14. Close System Call

The close system call can be used to close all kinds of descriptors. When FD is the last descriptor of the referenced object, the close function related to the object is called:

Error = (* FP-> f_ops-> fo_close) (FP, P );

The FP-> f_ops-> fo_close function of the plug-in is the soo_close function.

The soo_close function is the encapsulation of the soclose function. The soclose function cancels all unfinished connections on the plug-in (that is, connections not fully accepted by the process ),

Wait for the data to be transmitted to the external system and release the unwanted data structure.

The approximate processing process of the soclose function is as follows:

1. Discard unfinished connections. Traverse the so_q0 and so_q connection queues and call the soabort function to cancel each suspended connection. Soabort sends pru_abort

Request to the protocol and return the result.

2. Disconnect the established connection or association. If the plug-in is connected to an external address, you must disconnect the plug-in from the peer address.

3. Release the data structure. If the plug-in is still connected to the protocol, the pru_detach request is sent to disconnect the plug-in from the protocol. Finally, the plug-in is identified as the same as any

The descriptor is not associated. Call the sofree function to release the plug-in.

Details of TCP/IP 2: Implementation -- plug-in Layer

Contact Us

The content source of this page is from Internet, which doesn't represent Alibaba Cloud's opinion; products and services mentioned on that page don't have any relationship with Alibaba Cloud. If the content of the page makes you feel confusing, please write us an email, we will handle the problem within 5 days after receiving your email.
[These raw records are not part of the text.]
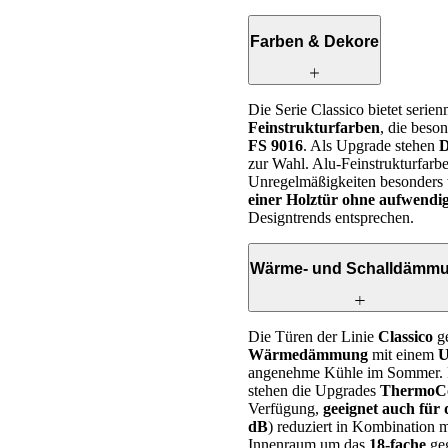
Farben & Dekore
Die Serie Classico bietet seri
Feinstrukturfarben
, die beso
FS 9016
. Als Upgrade stehen
D
zur Wahl. Alu-Feinstrukturfarbe
Unregelmäßigkeiten besonders 
einer Holztür ohne aufwendig
Designtrends entsprechen.
Wärme- und Schalldämm
Die Türen der Linie
Classico
ge
Wärmedämmung
mit einem
U
angenehme Kühle im Sommer. 
stehen die Upgrades
ThermoCo
Verfügung,
geeignet auch für
dB
) reduziert in Kombination 
Innenraum um das
18-fache
ge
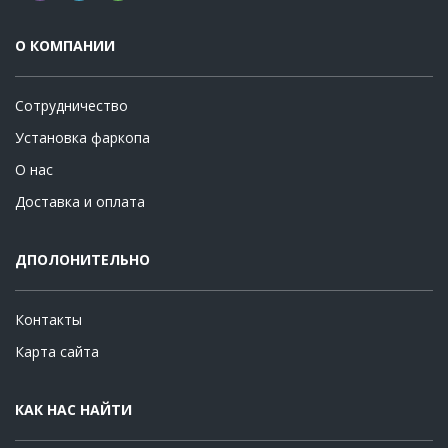
О КОМПАНИИ
Сотрудничество
Установка фаркопа
О нас
Доставка и оплата
ДПОЛОНИТЕЛЬНО
Контакты
Карта сайта
КАК НАС НАЙТИ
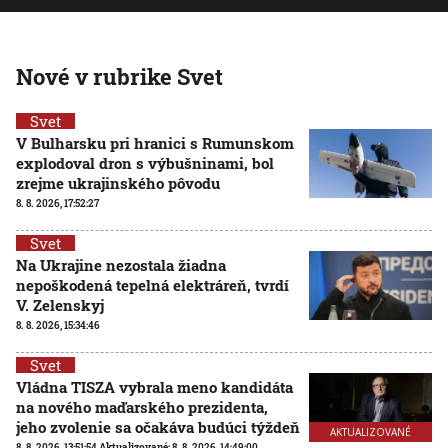
Nové v rubrike Svet
Svet
V Bulharsku pri hranici s Rumunskom
explodoval dron s výbušninami, bol
zrejme ukrajinského pôvodu
8. 8. 2026, 17:52:27
Svet
Na Ukrajine nezostala žiadna
nepoškodená tepelná elektráreň, tvrdí
V. Zelenskyj
8. 8. 2026, 15:34:46
Svet
Vládna TISZA vybrala meno kandidáta
na nového maďarského prezidenta,
jeho zvolenie sa očakáva budúci týždeň
AKTUALIZOVANÉ
8. 8. 2026, 13:51:54
Aktualizované:
8. 8. 2026, 14:49:00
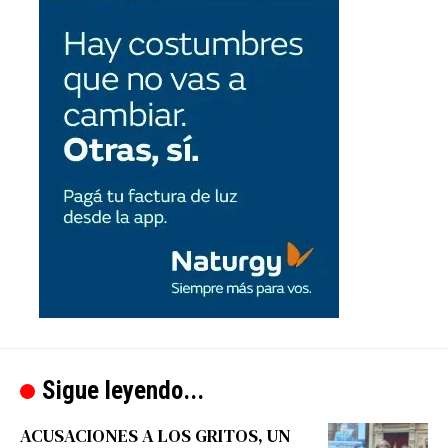
Sigue leyendo...
ACUSACIONES A LOS GRITOS, UN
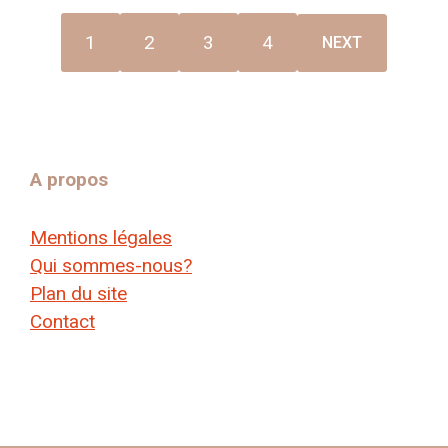
1
2
3
4
NEXT
A propos
Mentions légales
Qui sommes-nous?
Plan du site
Contact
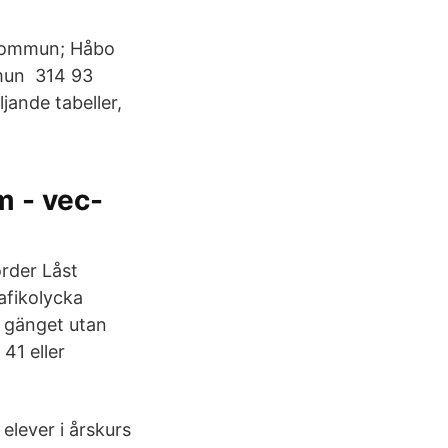
 kommun; Håbo
mun 314 93
jande tabeller,
m - vec-
order Låst
afikolycka
g gänget utan
41 eller
elever i årskurs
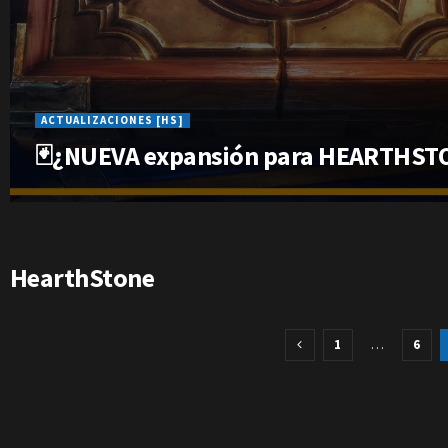
ACTUALIZACIONES [HS]
🃏¿NUEVA expansión para HEARTHST
HearthStone
1
…
6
If you find any instances of plagiarism from the community, please send an email to: info-contact@alibabacloud.com and provide relevant evidence. A staff member will contact you within 5 working days.

A Free Trial That Lets You Build Big!

Start building with 50+ products and up to 12 months usage for Elastic Compute Service

  • Sales Support

    1 on 1 presale consultation

  • After-Sales Support

    24/7 Technical Support 6 Free Tickets per Quarter Faster Response

  • Alibaba Cloud offers highly flexible support services tailored to meet your exact needs.